YOUR INSTRUCTIONS
The job is to output exactly the lines that run from the start of the entries through the line containing "UTY-RSNYM prosty pilot", pictures omitted.

Items from a data source
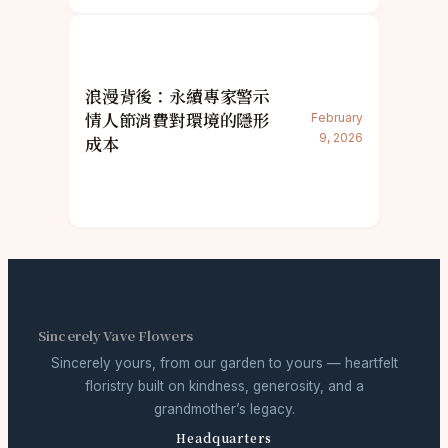
浪漫背後：永續專家警示
情人節消費對環境的隱形
February
9, 2026
成本
Sincerely Vave Flowers
Sincerely yours, from our garden to yours — heartfelt
floristry built on kindness, generosity, and a
grandmother’s legacy.
Headquarters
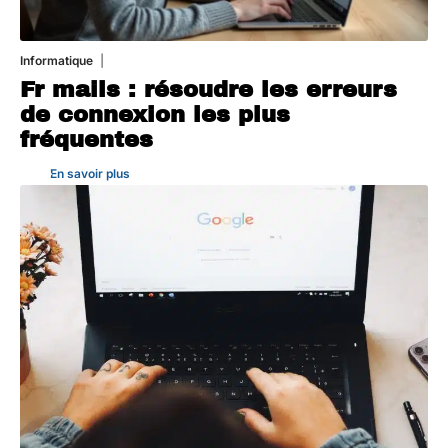
Informatique
3 août 2026
Fr mails : résoudre les erreurs
de connexion les plus
fréquentes
En savoir plus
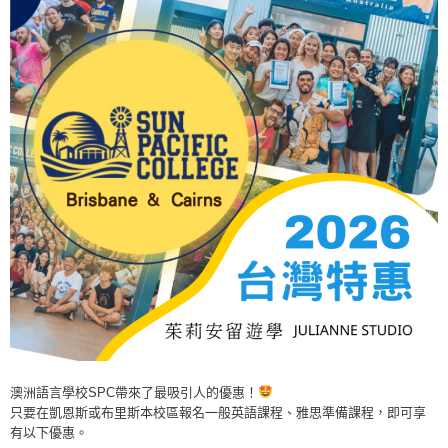
澳洲語言學校SPC帶來了最吸引人的優惠！
只要在凱恩斯或布里斯本校區報名一般英語課程、雅思準備課程，即可享
有以下優惠。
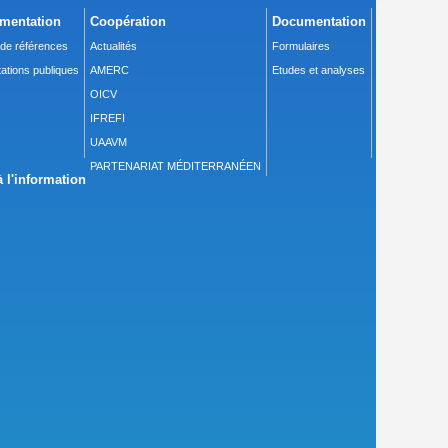
mentation
Coopération
Documentation
 de références
Actualités
Formulaires
ations publiques
AMERC
Etudes et analyses
OICV
IFREFI
UAAVM
PARTENARIAT MÉDITERRANÉEN
 l'information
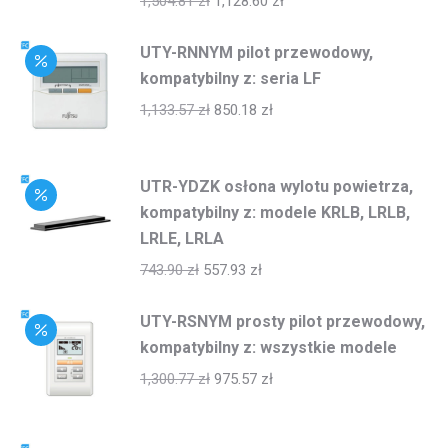
1,504.81
zł
1,128.60
zł
UTY-RNNYM pilot przewodowy,
kompatybilny z: seria LF
1,133.57
zł
850.18
zł
UTR-YDZK osłona wylotu powietrza,
kompatybilny z: modele KRLB, LRLB,
LRLE, LRLA
743.90
zł
557.93
zł
UTY-RSNYM prosty pilot przewodowy,
kompatybilny z: wszystkie modele
1,300.77
zł
975.57
zł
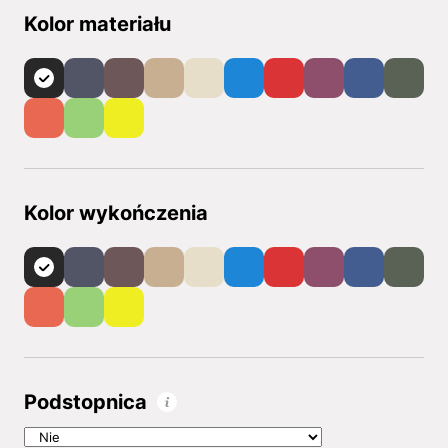
Kolor materiału
Kolor wykończenia
Podstopnica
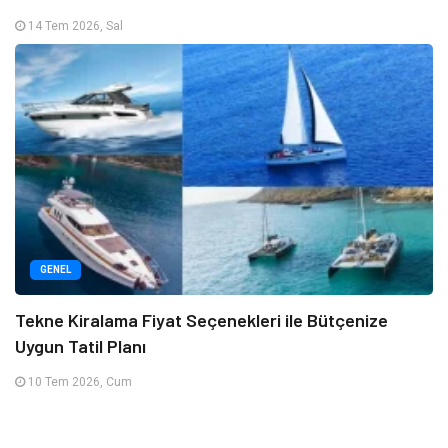
14 Tem 2026, Sal
GENEL
Tekne Kiralama Fiyat Seçenekleri ile Bütçenize
Uygun Tatil Planı
10 Tem 2026, Cum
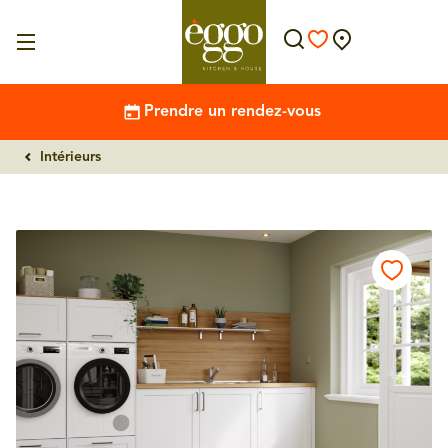
Prendre un rendez-vous
Intérieurs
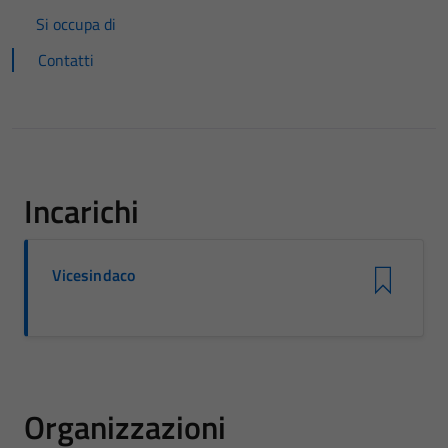
Si occupa di
Contatti
Incarichi
Vicesindaco
Organizzazioni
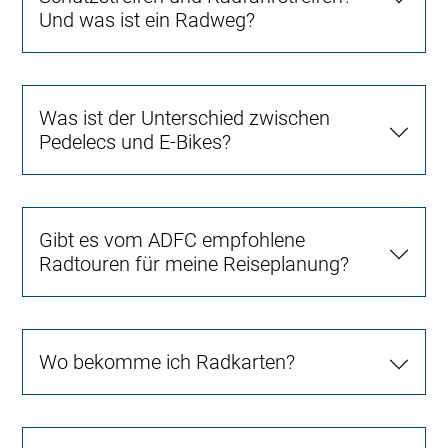
Und was ist ein Radweg?
Was ist der Unterschied zwischen
Pedelecs und E-Bikes?
Gibt es vom ADFC empfohlene
Radtouren für meine Reiseplanung?
Wo bekomme ich Radkarten?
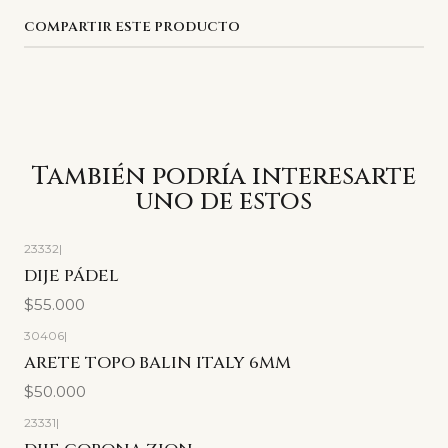
COMPARTIR ESTE PRODUCTO
También podría interesarte
uno de estos
23332
|
DIJE PÁDEL
$55.000
30406
|
ARETE TOPO BALIN ITALY 6MM
$50.000
23331
|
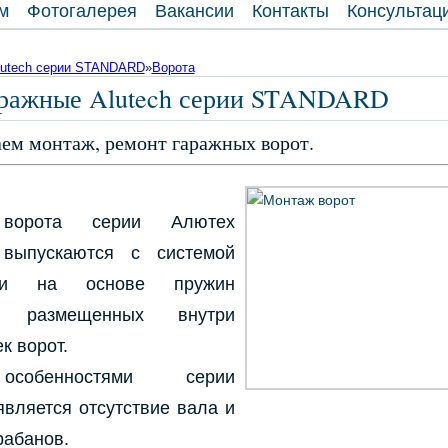
м
Фотогалерея
Вакансии
Контакты
Консультац
lutech серии STANDARD
»
Ворота
аражные Alutech серии STANDARD
ем монтаж, ремонт гаражных ворот.
 ворота серии Алютех
выпускаются с системой
вки на основе пружин
я, размещенных внутри
к ворот.
 особенностями серии
ляется отсутствие вала и
рабанов.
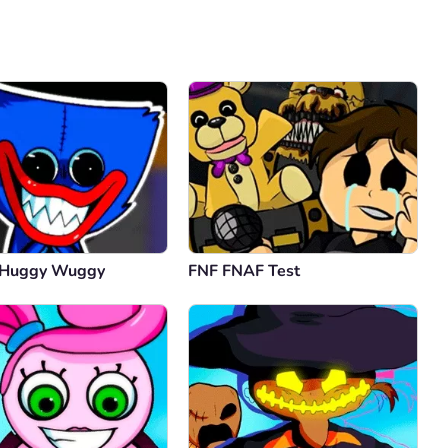
Comentário
Cancelar
 Huggy Wuggy
FNF FNAF Test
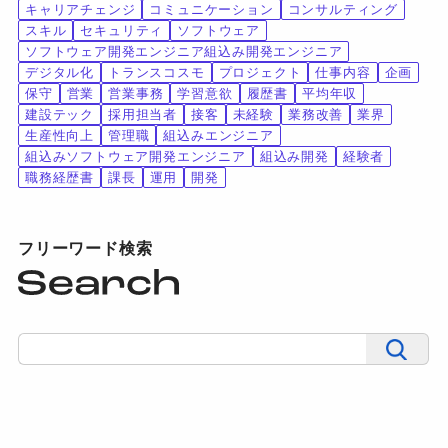
キャリアチェンジ
コミュニケーション
コンサルティング
スキル
セキュリティ
ソフトウェア
ソフトウェア開発エンジニア組込み開発エンジニア
デジタル化
トランスコスモ
プロジェクト
仕事内容
企画
保守
営業
営業事務
学習意欲
履歴書
平均年収
建設テック
採用担当者
接客
未経験
業務改善
業界
生産性向上
管理職
組込みエンジニア
組込みソフトウェア開発エンジニア
組込み開発
経験者
職務経歴書
課長
運用
開発
フリーワード検索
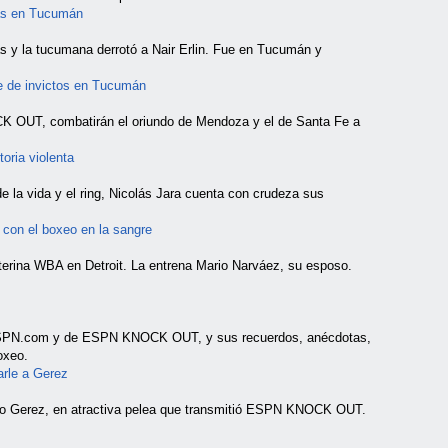
ias en Tucumán
 y la tucumana derrotó a Nair Erlin. Fue en Tucumán y
e de invictos en Tucumán
K OUT, combatirán el oriundo de Mendoza y el de Santa Fe a
toria violenta
de la vida y el ring, Nicolás Jara cuenta con crudeza sus
con el boxeo en la sangre
erina WBA en Detroit. La entrena Mario Narváez, su esposo.
de ESPN.com y de ESPN KNOCK OUT, y sus recuerdos, anécdotas,
oxeo.
arle a Gerez
nzo Gerez, en atractiva pelea que transmitió ESPN KNOCK OUT.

SOLUTION TO THIS EXERCISE
浪漫背後：永續專家警示
情人節消費對環境的隱形
February
9, 2026
成本
Sincerely Vave Flowers
Sincerely yours, from our garden to yours — heartfelt
floristry built on kindness, generosity, and a
grandmother’s legacy.
Headquarters
Informatique
3 août 2026
Fr mails : résoudre les erreurs
de connexion les plus
fréquentes
En savoir plus
澳洲語言學校SPC帶來了最吸引人的優惠！
只要在凱恩斯或布里斯本校區報名一般英語課程、雅思準備課程，即可享
有以下優惠。
mentation
Coopération
Documentation
 de références
Actualités
Formulaires
ations publiques
AMERC
Etudes et analyses
OICV
IFREFI
UAAVM
PARTENARIAT MÉDITERRANÉEN
 l'information
1,504.81
zł
1,128.60
zł
UTY-RNNYM pilot przewodowy,
kompatybilny z: seria LF
1,133.57
zł
850.18
zł
UTR-YDZK osłona wylotu powietrza,
kompatybilny z: modele KRLB, LRLB,
LRLE, LRLA
743.90
zł
557.93
zł
UTY-RSNYM prosty pilot przewodowy,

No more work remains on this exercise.